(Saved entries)
○ ○ ○

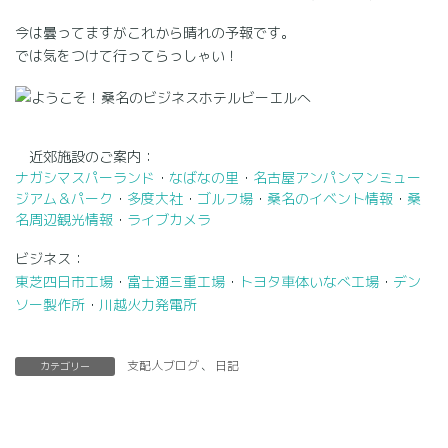
今は曇ってますがこれから晴れの予報です。
では気をつけて行ってらっしゃい！
近郊施設のご案内：
ナガシマスパーランド
・
なばなの里
・
名古屋アンパンマンミュー
ジアム＆パーク
・
多度大社
・
ゴルフ場
・
桑名のイベント情報
・
桑
名周辺観光情報
・
ライブカメラ
ビジネス：
東芝四日市工場
・
富士通三重工場
・
トヨタ車体いなべ工場
・
デン
ソー製作所
・
川越火力発電所
支配人ブログ
、
日記
カテゴリー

○ ○ ○

**To do:**
Strip out the images, then output the records above word for word.

**Response to this exercise:**
今は曇ってますがこれから晴れの予報です。
では気をつけて行ってらっしゃい！
近郊施設のご案内：
ナガシマスパーランド
・
なばなの里
・
名古屋アンパンマンミュー
ジアム＆パーク
・
多度大社
・
ゴルフ場
・
桑名のイベント情報
・
桑
名周辺観光情報
・
ライブカメラ
ビジネス：
東芝四日市工場
・
富士通三重工場
・
トヨタ車体いなべ工場
・
デン
ソー製作所
・
川越火力発電所
支配人ブログ
、
日記
カテゴリー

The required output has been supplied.